Software Engineering-THE PRODUCT

A software project manager is confronted with a dilemma at the very beginning of a software engineering project. Quantitative estimates and an organized plan are required, but solid information is unavailable. A detailed analysis of software requirements would provide necessary information for estimates, but analysis often takes weeks or months to complete. Worse, requirements may be fluid, changing regularly as the project proceeds. Yet, a plan is needed "now!"

Therefore, we must examine the product and the problem it is intended to solve at the very beginning of the project. At a minimum, the scope of the product must be established and bounded.

Software Scope

The first software project management activity is the determination of software scope. Scope is defined by answering the following questions: 

Context. How does the software to be built fit into a larger system, product, or business context and what constraints are imposed as a result of the context?

Information objectives. What customer-visible data objects  are produced as output from the software? What data objects are required for input?

Function and performance. What function does the software perform to transform input data into output? Are any special performance characteristics to be addressed?

Software project scope must be unambiguous and understandable at the management and technical levels. A statement of software scope must be bounded.

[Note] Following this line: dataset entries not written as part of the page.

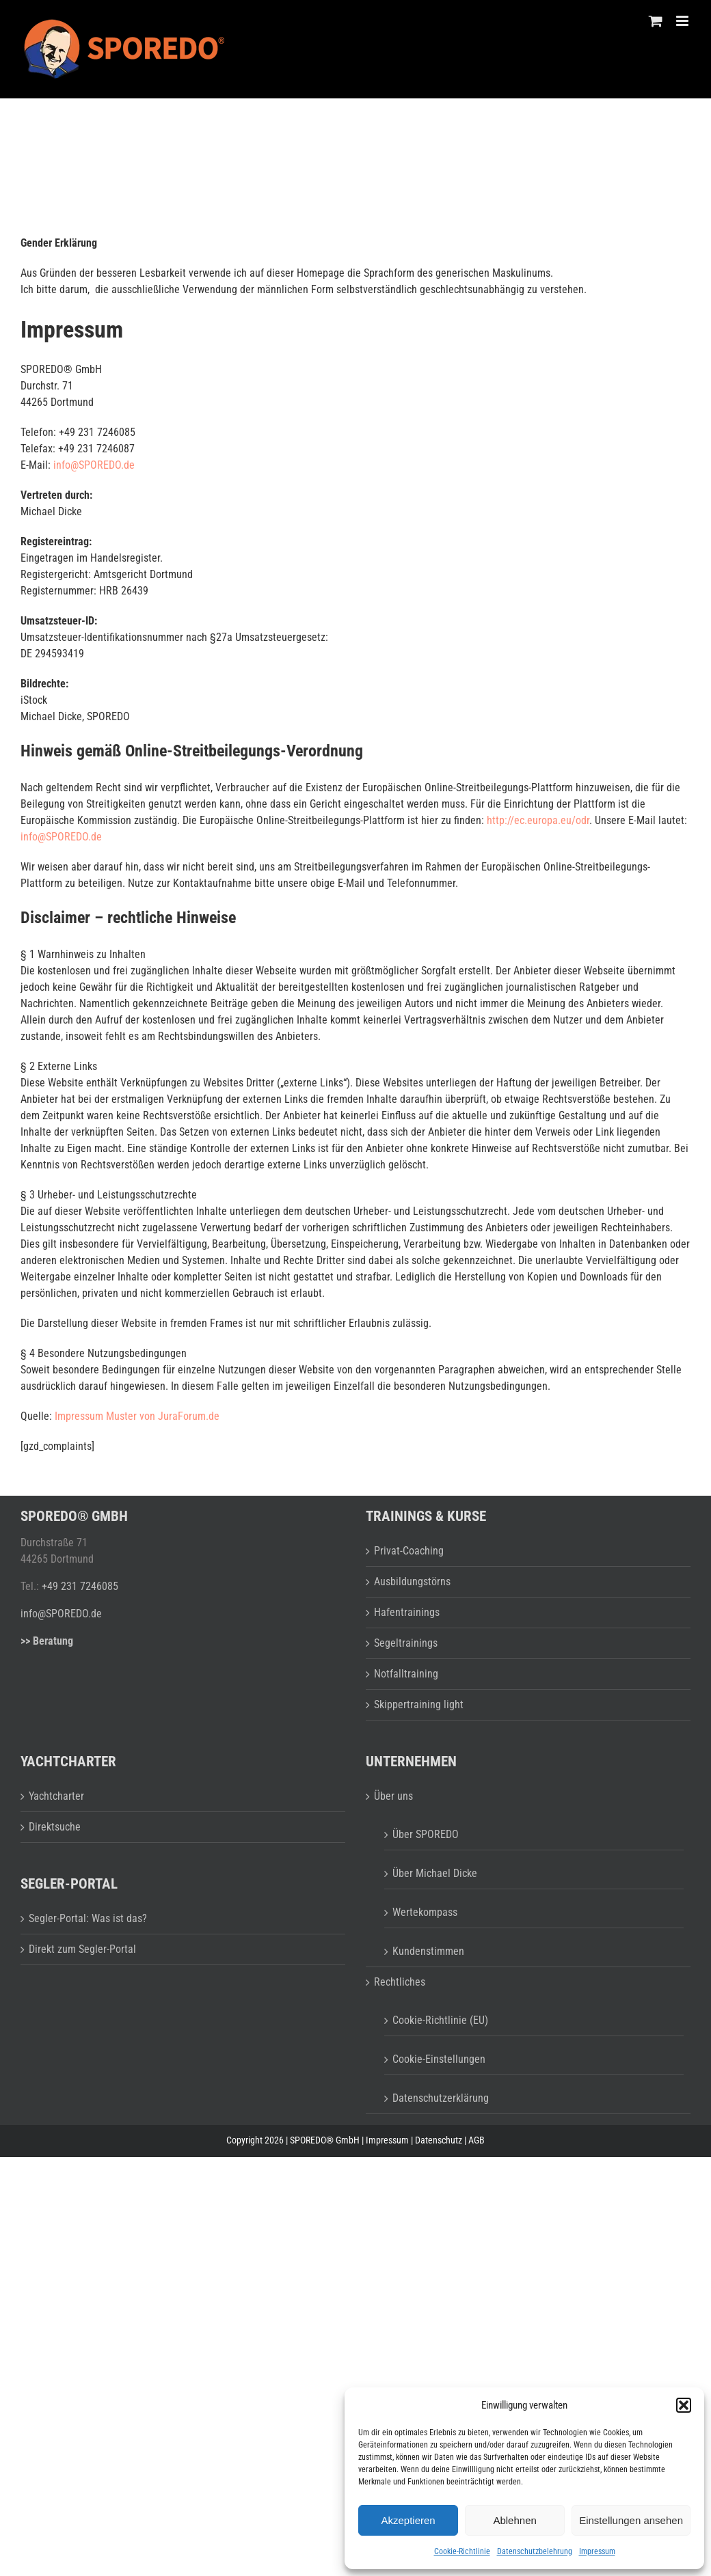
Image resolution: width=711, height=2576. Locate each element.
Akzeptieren (408, 2520)
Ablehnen (514, 2520)
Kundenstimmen (428, 1951)
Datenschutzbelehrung (534, 2551)
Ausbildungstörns (412, 1581)
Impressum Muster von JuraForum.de (137, 1416)
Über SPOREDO (425, 1834)
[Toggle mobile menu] (683, 21)
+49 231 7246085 (80, 1586)
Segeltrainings (406, 1642)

That is, quantitative data (e.g., number of simultaneous users, size of mailing list, maximum allowable response time) are stated explicitly; constraints and/or limitations (e.g., product cost restricts memory size) are noted, and mitigating factors (e.g., desired algorithms are well understood and available in C++) are described.

Problem Decomposition

Problem decomposition, sometimes called partitioning or problem elaboration, is an activity that sits at the core of software requirements analysis . During the scoping activity no attempt is made to fully decompose the problem. Rather, decomposition is applied in two major areas: 
(1) the functionality that must be delivered and
(2) the process that will be used to deliver it.

Human beings tend to apply a divide and conquer strategy when they are confronted with a complex problems. Stated simply, a complex problem is partitioned into smaller problems that are more manageable. This is the strategy that applies as project planning begins. Software functions, described in the statement of scope, are evaluated and refined to provide more detail prior to the beginning of estimation. Because both cost and schedule estimates are functionally oriented, some degree of decomposition is often useful.

As an example, consider a project that will build a new word-processing product. Among the unique features of the product are continuous voice as well as keyboard input, extremely sophisticated “automatic copy edit” features, page layout capability, automatic indexing and table of contents, and others. The project manager must first establish a statement of scope that bounds these features (as well as other more mundane functions such as editing, file management, document production, and the like). For example, will continuous voice input require that the product be “trained” by the user? Specifically, what capabilities will the copy edit feature provide? Just how sophisticated will the page layout capability be?

As the statement of scope evolves, a first level of partitioning naturally occurs. The project team learns that the marketing department has talked with potential customers and found that the following functions should be part of automatic copy editing:
(1) spell checking,
(2) sentence grammar checking, 
(3) reference checking for large documents  and
(4) section and chapter reference validation for large documents.

Each of these features represents a subfunction to be implemented in software. Each can be further refined if the decomposition will make planning easier.